#DirenYırca
Akbelen’de olanlar ilk değil, son da olmayacak.
İndeks
Diren Yırca | Bölüm 1
Diren Yırca | Bölüm 2
Her sene bugünleri iple çekerim. Kasım ayının ilk haftasında Ayvalık’ta “Hasat Şenliği Haftası” kutlanır. Midilli’den, Sakız Adası’ndan Yunanlı misafirler gelir. Hatta bir keresinde Giritli biri bile vardı. Aslen burada yaşayan Rumlar mübadele sırasında Midilli yerine Girit’e göçmüşler. Aynı şekilde Girit’te yaşayan Türkler de Ayvalık’a yerleşmiştir.
Genel olarak festivallerde olağan şeyler yapılır; en iyi zeytinyağı üreticisi, en iyi zeytin, en iyi sabun üreticileri ödüllerini, kupalarını alır, folklor gösterileri olur. Belediye başkanı konuşur, kaymakam konuşur, zeytin üreticileri başkanı konuşur.

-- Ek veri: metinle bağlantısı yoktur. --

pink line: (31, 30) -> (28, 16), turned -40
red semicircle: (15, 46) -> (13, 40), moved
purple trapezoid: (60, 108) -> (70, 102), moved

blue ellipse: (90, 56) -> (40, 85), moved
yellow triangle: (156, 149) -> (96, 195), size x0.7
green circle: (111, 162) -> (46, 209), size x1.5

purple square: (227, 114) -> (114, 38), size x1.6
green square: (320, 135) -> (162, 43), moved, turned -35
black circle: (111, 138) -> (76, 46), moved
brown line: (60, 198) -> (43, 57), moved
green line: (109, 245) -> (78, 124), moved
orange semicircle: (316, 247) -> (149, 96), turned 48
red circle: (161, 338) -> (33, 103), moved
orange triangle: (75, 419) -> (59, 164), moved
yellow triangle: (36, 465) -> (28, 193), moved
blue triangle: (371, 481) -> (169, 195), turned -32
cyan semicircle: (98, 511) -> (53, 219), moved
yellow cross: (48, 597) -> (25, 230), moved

Bunlar festivalin sıkıcı yanları ama Ayvalık’ın arka sokaklarına geçince el sanatları, resim sergileri, yemek yarışmaları ile birçok stant kurulur, bir sürü kermes düzenlenir.
Tam öğlen vaktiydi, saat biri geçiyordu.
“Emel’in Lokantası“nın önünden geçiyordum. Kapının önünde buralardan olmayan iki kadın oturuyordu. Sarışın olanı süper yırtmaçlı bir etek ve bakmadan geçmeyeceğin bir göğüs dekoltesine sahipti. Diğeri ise bej kumaş pantolon ve straplez bir bluz giymişti. Gülümsedim, bana gülümsediler, ben de daha fazla onlara takılmadan içeri, yemeklerin olduğu tezgâha yöneldim. Kilolu bir kadın Emel, çok da cana yakın. Beni şahsen tanımadığı halde sanki kırk yıldır dostmuşuzcasına “Hoş geldiniz, ne zamandır uğramıyordunuz, umarım iyisinizdir” dedi.
”Emel Hanım, biliyorsunuz Dikili’de yaşıyorum. Hasat şenliği var diye geldim bugün. Bir de sizin enfes nohutlu işkembenizden yemek için elbette.”
”Siz oturun, ben size bir tadım menüsü vereyim, fikrinizi söyleyin lütfen.”
”Peki tamam, sizin dediğiniz gibi olsun.”
Büyük ihtimalle beni birine benzetti, üstelik gurme birine benzetti. Aslında ben de gurme sayılırım, dünya mutfağını hep takip eder, mutlaka farklı lezzetler tatmaya gayret ederim. Emel Hanım küçük meze tabakları içine Ege otlarından yapılmış salata, sakız kabağından yapılmış Girit Ezmesi ve Gazpacho Çorbası getirdi. Ona Girit Ezmesi’nde sakız kabağını rendeleyerek kullanmasını, Gazpacho içinde de limon yerine sirkeyi tercih etmesine bayıldığımı söyleyince, ”Vay vay vay kimler gelmiş benim restoranıma, sen dur hele” dedi. Ardından da pırasa sarması ve beyaz lahana sarması getirdi. Lahana sarması zeytinyağlı, pırasa sarması etliydi. Lahana sarması olağanüstüydü, içine koyduğu tarçın bambaşka bir yere götürüyordu. Pırasa sarmasını çok tercih etmem ama içindeki baharatlar o sarmayı bambaşka yerlere taşımıştı.
Emel Hanım biraz sonra nohutlu işkembe ile yanıma geldi masaya oturdu.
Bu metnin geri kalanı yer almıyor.